Пак извлек электрод из ткани мозга. Крик Рут прекратился. Она несколько раз закрыла и открыла глаза, словно стараясь избавиться от страшного воспоминания о пережитом бездонном ужасе. Пак молчал, ничего не говоря пациентке, которая только что едва не поседела по его милости. Он внимательно рассматривал зонд — с таким видом теннисисты иногда смотрят на ракетку, которой только что сделали победный удар по мячу. Помолчав немного, он обратился к врачам:

— Если существует такая вещь, как центр страха, то я только что его открыл. — Пак обернулся к ближайшему резиденту: — Доктор Сингх, мы с вами напишем статью.

Раздался смех, приглушенный масками.

Пак еще раз проверил координаты и снова ввел электрод в ткань мозга. Следующий кивок лаборанту. Разряд. Тремор внезапно прекратился.

— Ну а теперь, мисс Хостетлер, пощелкайте пальцами левой руки.

Рут пощелкала пальцами. Потом еще раз. Она блаженно улыбнулась. Врачи, присутствовавшие в операционной, зааплодировали. Слезы радости потекли по впалым щекам Рут Хостетлер.

Через мгновение настроение больной вдруг резко поменялось. Она покраснела, в глазах появился странный блеск. Она открыла рот, собираясь что-то сказать, но передумала. Пак, тоже раскрасневшийся от успешной операции, ничего не заметил. — Доктор Сингх, заканчивайте. — С этими словами он вышел из операционной, думая, что действительно выполнил хрестоматийную операцию. «Может быть, мне и в самом деле стоит написать что-нибудь о центре страха», — подумал он.

Два часа спустя Сун Пак вошел в палату Рут Хостетлер, как король в сопровождении многочисленной свиты практикантов, резидентов и студентов. Обруч с головы больной был снят, она сидела в кровати, опершись спиной на подушки. Обеими руками она держала руку мужа и пристально смотрела ему в глаза. Пак не смог понять смысл этого взгляда, но ему почудилось в нем что-то завлекающее и соблазняющее. Леви Хостетлер был, однако, чем-то очень недоволен. «Наверное, — подумал Пак, — он сильно расстроился из-за того, что наука оказалась сильнее молитвы». Тем временем Леви встал и подошел к Паку.

— Надеюсь, вы не считаете это удачной шуткой?

Вопрос оказался настолько неожиданным, что в первый момент Пак растерялся, не зная, что ответить.

— Я вас не понял.

— Речь идет о моей жене.

— Да, — заговорил Пак, стараясь вернуть разговор в нужное ему русло. — Тремора больше нет. Процедура сработала просто великолепно.

— Да, тремора больше нет, но зато появилось кое-что другое, — сказал муж Рут Хостетлер. Он бросил смущенный взгляд в сторону свиты доктора и наклонился к нему: — Я могу поговорить с вами наедине?

— Это базовая больница, вы можете не стесняясь говорить при всех.

Мужчина тяжело вздохнул.

— Ну хорошо. У моей жены появились неудержимые желания. Сексуальные желания.

— Это хорошо. Ведь вы женаты, не так ли? — Ответ Пака вызвал улыбки у свиты.

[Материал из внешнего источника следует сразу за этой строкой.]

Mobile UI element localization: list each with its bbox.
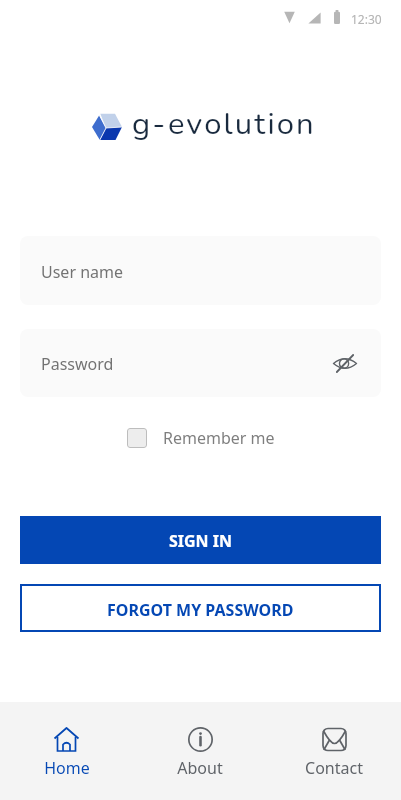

— Доктор Пак, — серьезно, почти зло, ответил Хостетлер, — именно способность контролировать наши инстинктивные позывы отличает человека от животного. Я не могу допустить, чтобы моя жена, как собака, находилась в состоянии постоянной течки. Это безбожно. В послании Иакова, стих четырнадцатый и пятнадцатый, глава первая, сказано: «Но каждый искушается, увлекаясь и обольщаясь собственной похотью; похоть же, зачав, рождает грех, а сделанный грех рождает смерть».

Пак потерял дар речи. Нет, он не позволит этому человеку, цитирующему к месту и не к месту Библию, испортить радость от удачно выполненной операции. Теперь уже разозлился он, отчего его английский стал еще более ломаным.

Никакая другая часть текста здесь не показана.